#### [What the task requires]
Leave the pictures out and restate every line below exactly.

#### [Data for this exercise]
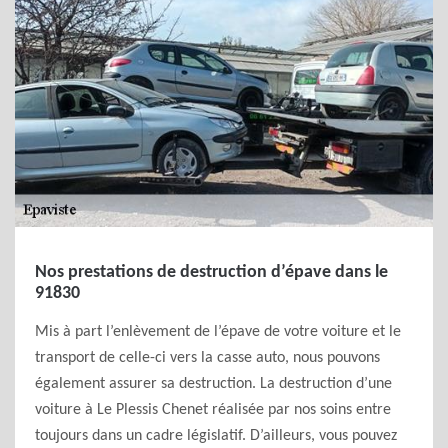
Nos prestations de destruction d’épave dans le
91830
Mis à part l’enlèvement de l’épave de votre voiture et le
transport de celle-ci vers la casse auto, nous pouvons
également assurer sa destruction. La destruction d’une
voiture à Le Plessis Chenet réalisée par nos soins entre
toujours dans un cadre législatif. D’ailleurs, vous pouvez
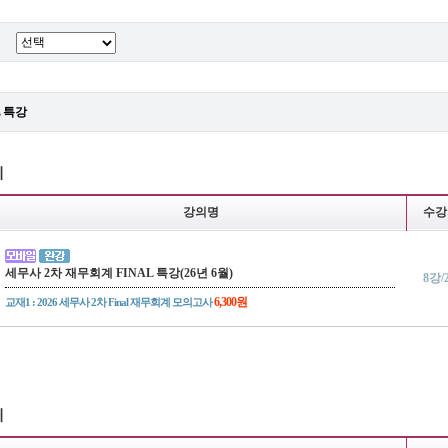
L 특강
계
강의명
수강
세무사 2차 재무회계 FINAL 특강(26년 6월)
8강/
6,300원
교재1 : 2026 세무사 2차 Final 재무회계 모의고사
계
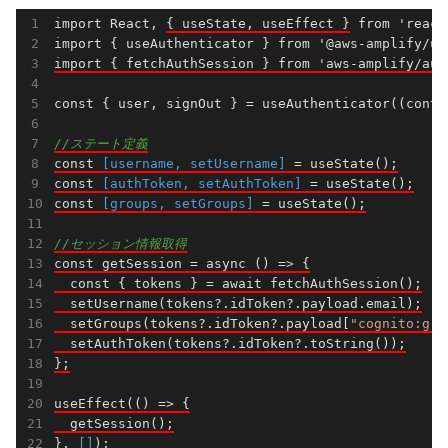
import React, 
{ useState, useEffect }
 from 'react'
import { fetchAuthSession } from 'aws-amplify/aut
const { user, signOut } = use
Authenticator((
conte
//ステート定義
const 
[
username
, 
setUsername
]
 = use
State()
;

const 
[
authToken
, 
setAuthToken
]
 = use
State()
;

const 
[
groups
, 
setGroups
]
 = use
State()
;
//セッション情報取得
const getSession = async
()
 =>
 {

  const { tokens } = await fetch
AuthSession()
;

  set
Username(
tokens
?.
idToken
?.
payload
.
email
)
;

  set
Groups(
tokens
?.
idToken
?.
payload
[
"cognito:gro
  set
AuthToken(
tokens
?.
idToken
?.
toString
()
);

};

use
Effect(()
 => {

  get
Session()
;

#### [Exercise output]
Nos prestations de destruction d’épave dans le
91830
Mis à part l’enlèvement de l’épave de votre voiture et le
transport de celle-ci vers la casse auto, nous pouvons
également assurer sa destruction. La destruction d’une
voiture à Le Plessis Chenet réalisée par nos soins entre
toujours dans un cadre législatif. D’ailleurs, vous pouvez
L 특강
계
강의명
수강
세무사 2차 재무회계 FINAL 특강(26년 6월)
8강/
6,300원
교재1 : 2026 세무사 2차 Final 재무회계 모의고사
계
import React, 
{ useState, useEffect }
 from 'react'
import { fetchAuthSession } from 'aws-amplify/aut
const { user, signOut } = use
Authenticator((
conte
//ステート定義
const 
[
username
, 
setUsername
]
 = use
State()
;

const 
[
authToken
, 
setAuthToken
]
 = use
State()
;

const 
[
groups
, 
setGroups
]
 = use
State()
;
//セッション情報取得
const getSession = async
()
 =>
 {

  const { tokens } = await fetch
AuthSession()
;

  set
Username(
tokens
?.
idToken
?.
payload
.
email
)
;

  set
Groups(
tokens
?.
idToken
?.
payload
[
"cognito:gro
  set
AuthToken(
tokens
?.
idToken
?.
toString
()
);

};

use
Effect(()
 => {

  get
Session()
;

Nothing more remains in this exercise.